Culturally, Hotel Indonesia became a hip hangout in the 1970s. The film director Teguh Karya curated rollicking performances from emerging young artists such as Titiek Puspa in the Bali Room, which, although currently a function room, retains its opulence.

Culinarily, the hotel’s Java Cafe was the nation’s first coffee-shop style restaurant, famed for its bubur ayam rice porridge, which it sold for Rp 1,000 a bowl—about 65 times the Rp 15 paid on the street. “The Who’s Who of Indonesia dined here on bubur ayam,” Hotel Indonesia Kempinski Director of Public Relations Rebecca Leppard said. “People would go clubbing and then to Hotel Indonesia for bubur ayam–and they would say that with pride.”

As a heritage building recognised by the Jakarta administration, Hotel Indonesia Kempinski cannot be demolished or altered. Even the colour of the paint cannot be changed, ensuring that the spiritual centre of modern Jakarta remains intact.

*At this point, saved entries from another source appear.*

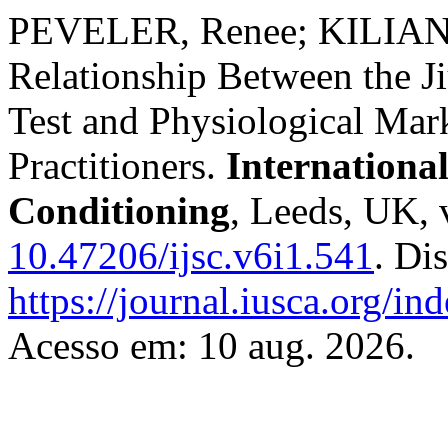
PEVELER, Renee; KILIAN, 
Relationship Between the J
Test and Physiological Mark
Practitioners.
Internationa
Conditioning
, Leeds, UK, 
10.47206/ijsc.v6i1.541
. Di
https://journal.iusca.org/in
Acesso em: 10 aug. 2026.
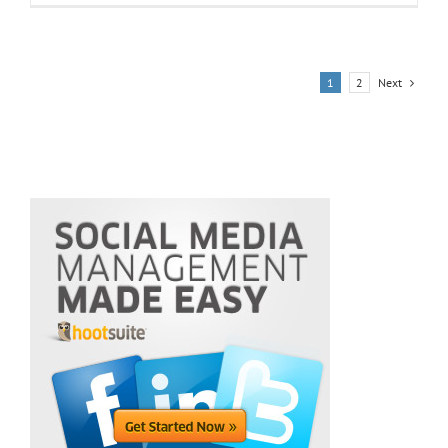
Next
1
2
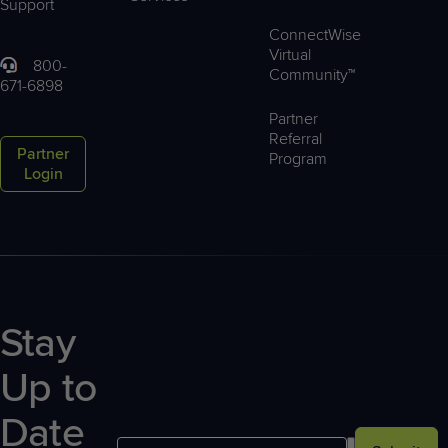
Support
ConnectWise
Virtual
800-
Community™
671-6898
Partner
Referral
Partner
Program
Login
Stay
Up to
Date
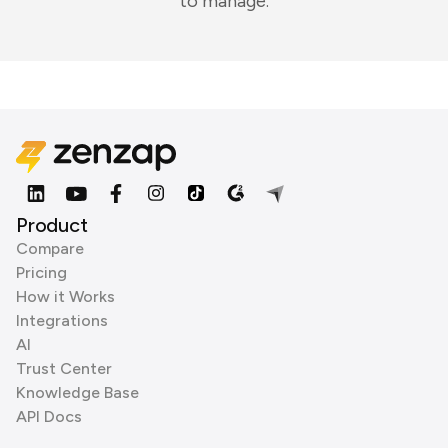
to manage.
Product
Compare
Pricing
How it Works
Integrations
AI
Trust Center
Knowledge Base
API Docs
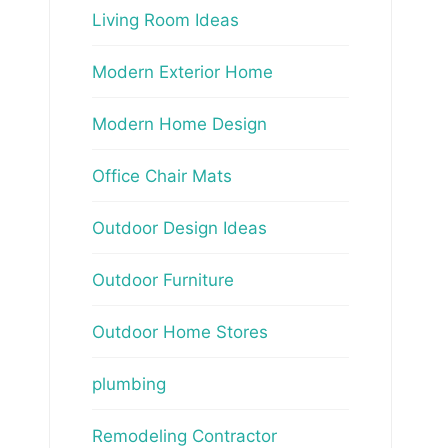
Living Room Ideas
Modern Exterior Home
Modern Home Design
Office Chair Mats
Outdoor Design Ideas
Outdoor Furniture
Outdoor Home Stores
plumbing
Remodeling Contractor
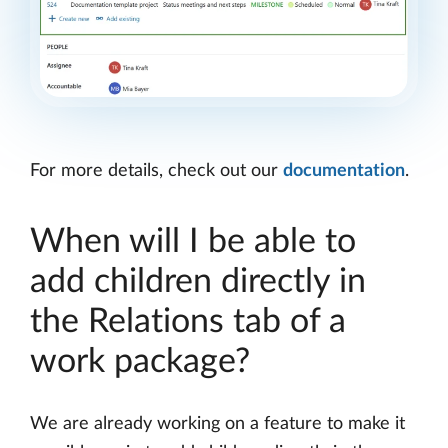
For more details, check out our
documentation
.
When will I be able to
add children directly in
the Relations tab of a
work package?
We are already working on a feature to make it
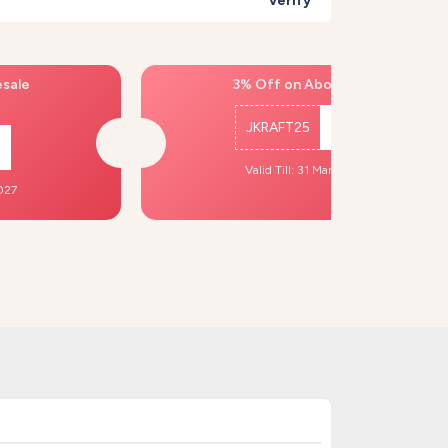
Verify
esale
3% Off on Above ₹500
JKRAFT25
Copy
Valid Till: 31 Mar, 2027
2027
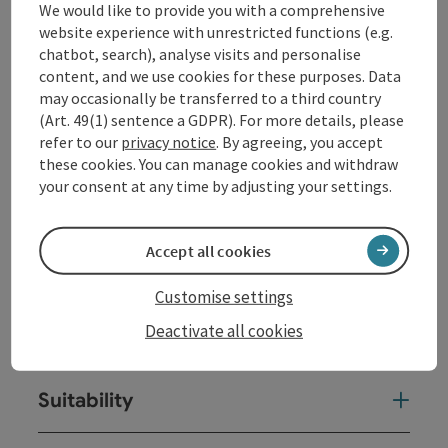
We would like to provide you with a comprehensive
Frédéric Chopin // 1810-1849
website experience with unrestricted functions (e.g.
Four Mazurkas op. 24 // 1834-35
chatbot, search), analyse visits and personalise
Barcarolle in F sharp major op. 60 // 1845-46
content, and we use cookies for these purposes. Data
Piano Sonata No. 3 in B minor op. 58 // 1844
may occasionally be transferred to a third country
(Art. 49(1) sentence a GDPR). For more details, please
refer to our
privacy notice
. By agreeing, you accept
Contact
these cookies. You can manage cookies and withdraw
your consent at any time by adjusting your settings.
Event location
Accept all cookies
Arrival
Customise settings
Deactivate all cookies
Prices
Suitability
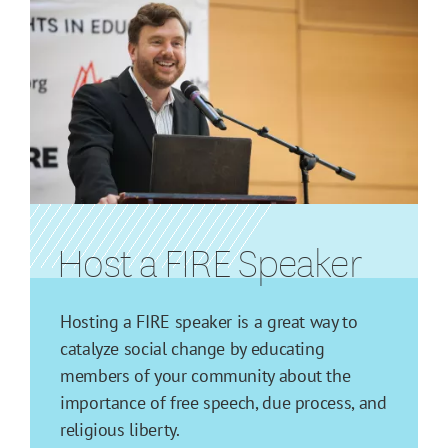
Host a FIRE Speaker
Hosting a FIRE speaker is a great way to
catalyze social change by educating
members of your community about the
importance of free speech, due process, and
religious liberty.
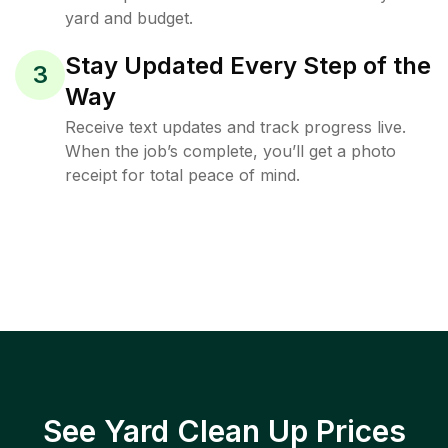
yard and budget.
Stay Updated Every Step of the
3
Way
Receive text updates and track progress live.
When the job’s complete, you’ll get a photo
receipt for total peace of mind.
See Yard Clean Up Prices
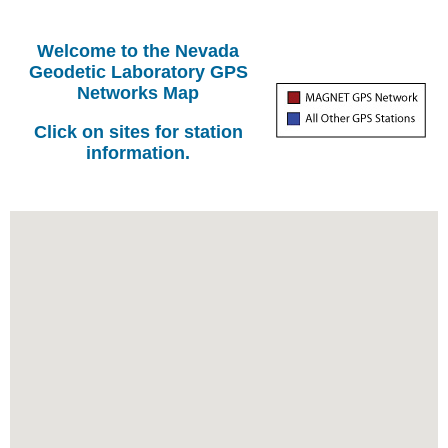
Welcome to the Nevada
Geodetic Laboratory GPS
Networks Map
Click on sites for station
information.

The centrepiece of Hotel Indonesia Kempinski’s design splendour is the Pelataran Ramayana, standing between the hotel and the Grand Indonesia shopping centre. The 135-square-metre dome is a historic site: It was where founding president Sukarno opened Hotel Indonesia on Aug. 5. 1962 and was a favourite site for hosting visiting dignitaries, diplomats and monarchs during state dinners in the 1960s and 1970s.

The pelataran (meaning backyard or square) has twice been renovated. In 2004, after the hotel came under Kempinski, it was transformed into a pavilion and bar; while in 2015, the dome’s floor underwent minor renovation and its exterior got a thorough makeover. The results are magnificent: Pelataran Ramayana currently fronts an expansive granite amphitheatre. There’s also unique, narrow wooden-plank walkway that descends and then rises between two standing pools, giving guests the appearance of walking on water from a distance. Hidden amid the surrounding wild-yet-well-landscaped tall grass–a touch evoking Indonesia’s natural beauty–are statues dating to the hotel’s opening. In the 1960s, some of the statues, which depict beautiful women, used to line the Hotel Indonesia’s famed swimming pool, currently the site of the Menara BCA.

Heritage aficionados note that the Pelataran Ramayana has two must-see items. First, there’s the original mural on the dome’s exterior facing Jl. Sudirman. Titled Women of Unity in Diversity, the mural was a commission given by the founding president to the artist Seorono. It vibrantly depicts 14 women from throughout the nation soaring amid the mountains and rainforest. Second, a mosaic titled Traditional Dance by Gregorius Sidharta, another Sukarno favourite, lines the inside the dome. The vibrant and detailed depiction in tile of the colourful costumes of the dancers is stunning.

It is as if Sukarno was evoking the national motto of Bhinneka Tunggal Ika, or Unity in Diversity, in the mosaic. Typical of Sukarno, however, the beauty of women of many different ethnicities was used to make that illustration.

Rebecca adds that the dome can accommodate 80 banquet style and up to 100 for cocktails, among other arrangements, for activities ranging from fashion shows to corporate events to weddings and more. “We wanted the Pelataran Ramayana to be beautifully functional,” Rebecca says. “It’s a historical venue, but we want guests to create their own historic moments here.”